Data Analysis
Analyzing data is not only an important step before using this data for a machine learning project, but can also generate valuable insights that result in better (data-driven) decisions. We usually analyze data for one of two reasons:
-
We need some specific information to make a (better) decision (reactive analysis, e.g., when something went wrong and we don’t know why).
-
We’re curious about the data and don’t know yet what the analysis will bring (proactive analysis, e.g., to better understand the data at the beginning of an ML project).
What all forms of data analyses have in common is that we’re after “(actionable) insights”.
Ideally, we should continuously monitor important metrics in dashboards or reports to spot deviations from the norm as quickly as possible, while identifying the root cause often requires a custom analysis.
As a data analyst you are sometimes approached with more specific questions or requests such as “We’re deciding where to launch a new marketing campaign.

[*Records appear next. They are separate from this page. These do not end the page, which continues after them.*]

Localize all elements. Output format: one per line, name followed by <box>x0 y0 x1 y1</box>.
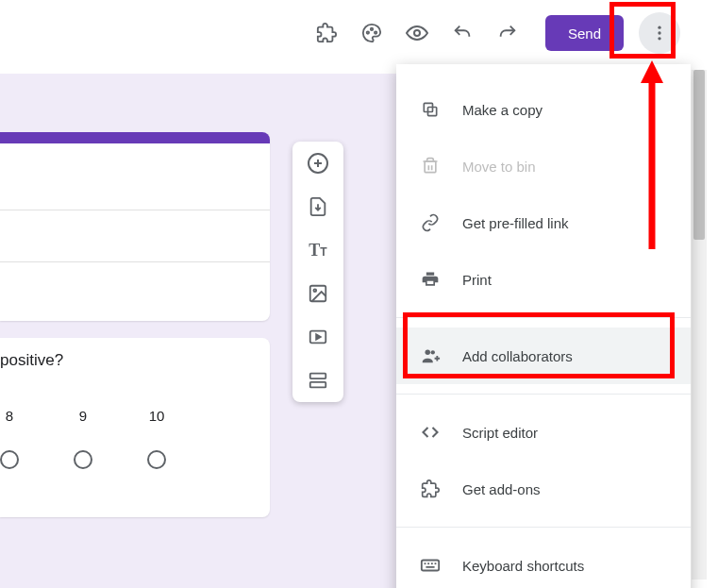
send-button[interactable]: Send <box>545 15 624 51</box>
menu-prefilled-link[interactable]: Get pre-filled link <box>396 194 691 251</box>
more-options-button[interactable] <box>639 12 680 54</box>
menu-item-label: Script editor <box>462 425 538 441</box>
keyboard-icon <box>419 554 442 577</box>
video-icon <box>308 327 328 347</box>
menu-item-label: Print <box>462 272 492 288</box>
undo-icon <box>452 23 473 43</box>
radio-icon[interactable] <box>147 450 166 469</box>
svg-rect-12 <box>310 382 326 388</box>
image-icon <box>308 283 328 304</box>
plus-circle-icon <box>307 152 329 175</box>
svg-rect-11 <box>310 374 326 379</box>
people-add-icon <box>419 344 442 367</box>
menu-divider <box>396 394 691 395</box>
add-question-button[interactable] <box>306 151 330 176</box>
svg-rect-19 <box>425 563 426 564</box>
theme-icon-button[interactable] <box>353 14 391 52</box>
form-accent-bar <box>0 132 270 143</box>
file-import-icon <box>308 196 328 217</box>
add-section-button[interactable] <box>306 368 330 393</box>
menu-item-label: Add collaborators <box>462 348 573 364</box>
svg-rect-20 <box>427 563 429 564</box>
addons-icon-button[interactable] <box>308 14 345 52</box>
svg-rect-23 <box>426 566 434 568</box>
svg-point-0 <box>367 31 369 33</box>
more-vert-icon <box>650 24 669 42</box>
scrollbar-thumb[interactable] <box>693 70 705 240</box>
svg-rect-18 <box>422 561 439 571</box>
linear-scale: 8 9 10 <box>0 408 270 469</box>
radio-icon[interactable] <box>74 450 92 469</box>
print-icon <box>419 268 442 291</box>
add-video-button[interactable] <box>306 325 330 349</box>
menu-item-label: Keyboard shortcuts <box>462 558 584 574</box>
svg-rect-21 <box>431 563 433 564</box>
floating-toolbar: TT <box>292 142 343 402</box>
menu-item-label: Get pre-filled link <box>462 215 569 231</box>
eye-icon <box>406 22 428 44</box>
add-image-button[interactable] <box>306 281 330 306</box>
palette-icon <box>361 23 382 43</box>
text-icon: TT <box>309 241 326 260</box>
scale-option[interactable]: 9 <box>74 408 92 469</box>
menu-print[interactable]: Print <box>396 251 691 308</box>
svg-point-9 <box>313 289 316 292</box>
svg-rect-22 <box>435 563 437 564</box>
menu-item-label: Get add-ons <box>462 481 541 497</box>
trash-icon <box>419 155 442 177</box>
menu-script-editor[interactable]: Script editor <box>396 404 691 461</box>
menu-make-copy[interactable]: Make a copy <box>396 81 691 138</box>
code-icon <box>419 421 442 444</box>
svg-point-1 <box>371 28 373 30</box>
vertical-scrollbar[interactable] <box>692 70 707 580</box>
svg-point-2 <box>375 31 376 33</box>
question-card[interactable]: positive? 8 9 10 <box>0 338 270 517</box>
menu-divider <box>396 527 691 528</box>
svg-rect-15 <box>425 161 436 173</box>
svg-point-16 <box>426 350 431 356</box>
scale-option[interactable]: 8 <box>0 408 19 469</box>
question-text: positive? <box>0 351 270 370</box>
import-questions-button[interactable] <box>306 194 330 219</box>
undo-icon-button[interactable] <box>443 14 481 52</box>
puzzle-icon <box>419 478 442 500</box>
preview-icon-button[interactable] <box>398 14 436 52</box>
menu-item-label: Move to bin <box>462 159 536 175</box>
section-icon <box>308 370 328 391</box>
menu-keyboard-shortcuts[interactable]: Keyboard shortcuts <box>396 537 691 588</box>
menu-item-label: Make a copy <box>462 102 543 118</box>
copy-icon <box>419 98 442 121</box>
menu-get-addons[interactable]: Get add-ons <box>396 461 691 517</box>
menu-divider <box>396 317 691 318</box>
more-options-menu: Make a copy Move to bin Get pre-filled l… <box>396 64 691 588</box>
svg-point-17 <box>431 350 435 354</box>
radio-icon[interactable] <box>0 450 19 469</box>
top-toolbar: Send <box>0 9 718 57</box>
link-icon <box>419 211 442 234</box>
redo-icon-button[interactable] <box>489 14 526 52</box>
form-header-card[interactable] <box>0 132 270 321</box>
scale-option[interactable]: 10 <box>147 408 166 469</box>
svg-point-6 <box>658 37 660 40</box>
menu-move-to-bin: Move to bin <box>396 138 691 194</box>
svg-point-5 <box>658 31 660 34</box>
menu-add-collaborators[interactable]: Add collaborators <box>396 328 691 384</box>
svg-point-3 <box>414 30 420 36</box>
add-title-button[interactable]: TT <box>306 238 330 262</box>
svg-point-4 <box>658 26 660 29</box>
puzzle-icon <box>316 23 337 43</box>
redo-icon <box>497 23 518 43</box>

Can you show me the number of users for all European countries?”. In these cases it can be helpful to ask “why?” to understand where the person noticed something unexpected that prompted this analysis request. If the answer is “Oh, we just have some marketing budget left over and need to spend the money somewhere” then just give them the results. But if the answer is “Our revenue for this quarter was lower than expected” it might be worth exploring other possible root causes for this, as maybe the problem is not the number of users that visit the website, but that many users drop out before they reach the checkout page and the money might be better invested in a usability study to understand why users don’t complete the sale. |
Data-driven Decisions
While learning something about the data and its context is often interesting and can feel rewarding by itself, it is not yet valuable. Insights become valuable when they influence a decision and inspire a different course of action, better than the default that would have been taken without the analysis.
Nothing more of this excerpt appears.